E....................W............................B..........................X
A..................S..................................................T.................U....
Gives some indication of what the program is actually doing - each letter is where it starts looking through the patterns while each '.' shows a path that it has tried to take. The more '.' there are the further it has searched.
Let me know if you want the code... it is a horrible mix of PHP and HTML that was never meant to see the light of day so I dare not post it here :P
我花了 3 个月的时间研究 10 个最佳点密集 5x5 Boggle 板问题的解决方案。
该问题现已解决,并在 5 个网页上进行了全面披露。 有问题请联系我。
棋盘分析算法使用显式堆栈通过具有直接子信息和时间戳跟踪机制的有向非循环字图来伪递归地遍历棋盘方块。 这很可能是世界上最先进的词典数据结构。
该方案每秒在四核上评估约 10,000 个非常好的主板。 (9500+ 点)
父网页:
DeepSearch.c - http://www.pathcom.com /~vadco/deep.html
组件网页:
最佳记分板 - http:// www.pathcom.com/~vadco/binary.html
高级词典结构 - http: //www.pathcom.com/~vadco/adtdawg.html
董事会分析算法 - http://www.pathcom.com/~vadco/guns.html
并行批处理 - http://www.pathcom.com/~vadco/parallel.html
-
这种全面的工作只会让那些要求最好的人感兴趣。
I spent 3 months working on a solution to the 10 best point dense 5x5 Boggle boards problem.
The problem is now solved and laid out with full disclosure on 5 web pages. Please contact me with questions.
The board analysis algorithm uses an explicit stack to pseudo-recursively traverse the board squares through a Directed Acyclic Word Graph with direct child information, and a time stamp tracking mechanism. This may very well be the world's most advanced lexicon data structure.

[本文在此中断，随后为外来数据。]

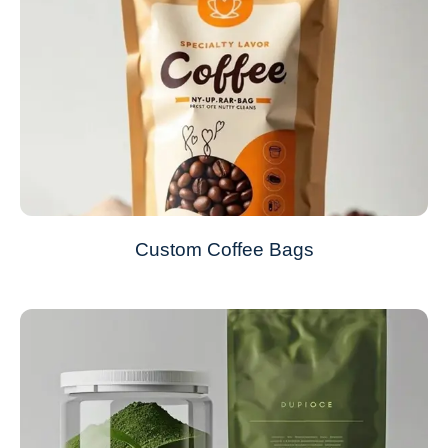
Custom Coffee Bags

The scheme evaluates some 10,000 very good boards per second on a quad core. (9500+ points)
Parent Web Page:
DeepSearch.c - http://www.pathcom.com/~vadco/deep.html
Component Web Pages:
Optimal Scoreboard - http://www.pathcom.com/~vadco/binary.html
Advanced Lexicon Structure - http://www.pathcom.com/~vadco/adtdawg.html
Board Analysis Algorithm - http://www.pathcom.com/~vadco/guns.html
Parallel Batch Processing - http://www.pathcom.com/~vadco/parallel.html
-
This comprehensive body of work will only interest a person who demands the very best.
随着搜索的继续,您的搜索算法是否会不断减少单词列表?
例如,在上面的搜索中,您的单词只能以 13 个字母开头(有效地减少了一半的起始字母)。

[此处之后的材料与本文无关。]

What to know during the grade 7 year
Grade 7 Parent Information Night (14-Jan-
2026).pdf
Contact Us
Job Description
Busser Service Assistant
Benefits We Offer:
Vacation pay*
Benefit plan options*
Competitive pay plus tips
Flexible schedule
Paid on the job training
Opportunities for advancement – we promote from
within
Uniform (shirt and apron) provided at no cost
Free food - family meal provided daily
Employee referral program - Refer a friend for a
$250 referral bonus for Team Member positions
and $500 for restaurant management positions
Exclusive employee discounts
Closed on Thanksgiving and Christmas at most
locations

当您添加更多字母排列时,可用的单词集将进一步减少,从而减少必要的搜索。
我会从那里开始。
Does your search algorithm continually decrease the word list as your search continues?

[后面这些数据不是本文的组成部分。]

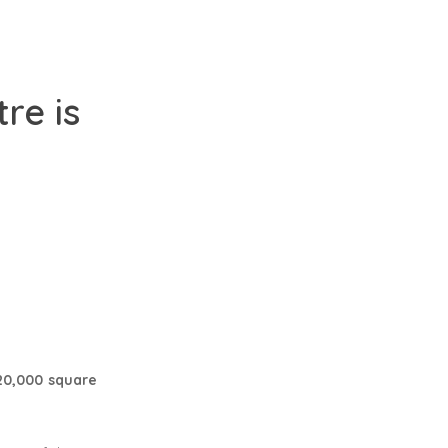
re is
20,000 square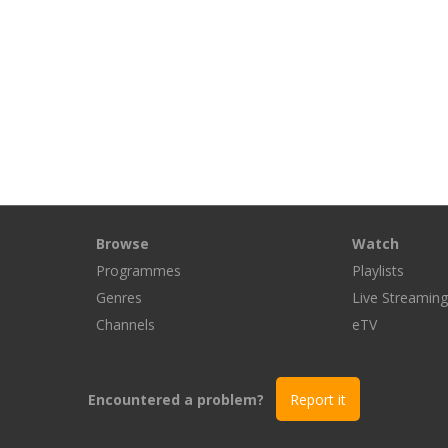
Browse
Watch
Programmes
Playlists
Genres
Live Streamin
Channels
eTV
Encountered a problem?
Report it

For instance, in the search above there are only 13 letters that your words can start with (effectively reducing to half as many starting letters).
As you add more letter permutations it would further decrease the available word sets decreasing the searching necessary.
I'd start there.
我必须更多地考虑一个完整的解决方案,但作为一种方便的优化,我想知道是否值得根据所有字典中的单词,并使用它来确定搜索的优先顺序。 我会选择单词的开头字母。 因此,如果您的字典包含单词“India”、“Water”、“Extreme”和“Extraordinary”,那么您预先计算的表可能是:
然后按照共性的顺序搜索这些二元组(首先是 EX,然后是 WA/在)
I'd have to give more thought to a complete solution, but as a handy optimisation, I wonder whether it might be worth pre-computing a table of frequencies of digrams and trigrams (2- and 3-letter combinations) based on all the words from your dictionary, and use this to prioritise your search. I'd go with the starting letters of words. So if your dictionary contained the words "India", "Water", "Extreme", and "Extraordinary", then your pre-computed table might be:
Then search for these digrams in the order of commonality (first EX, then WA/IN)
首先,了解一位 C# 语言设计者如何解决相关问题:
http: //blogs.msdn.com/ericlippert/archive/2009/02/04/a-nasality-talisman-for-the-sultana-analyst.aspx。
像他一样,您可以从字典开始,然后通过从按字母顺序排序的字母数组创建字典到可以从这些字母拼写的单词列表来创建字典,从而规范化单词。
接下来,开始从黑板上创建可能的单词并查找它们。 我怀疑这会让你走得更远,但肯定还有更多的技巧可以加快速度。
First, read how one of the C# language designers solved a related problem:
http://blogs.msdn.com/ericlippert/archive/2009/02/04/a-nasality-talisman-for-the-sultana-analyst.aspx.
Like him, you can start with a dictionary and the canonacalize words by creating a dictionary from an array of letters sorted alphabetically to a list of words that can be spelled from those letters.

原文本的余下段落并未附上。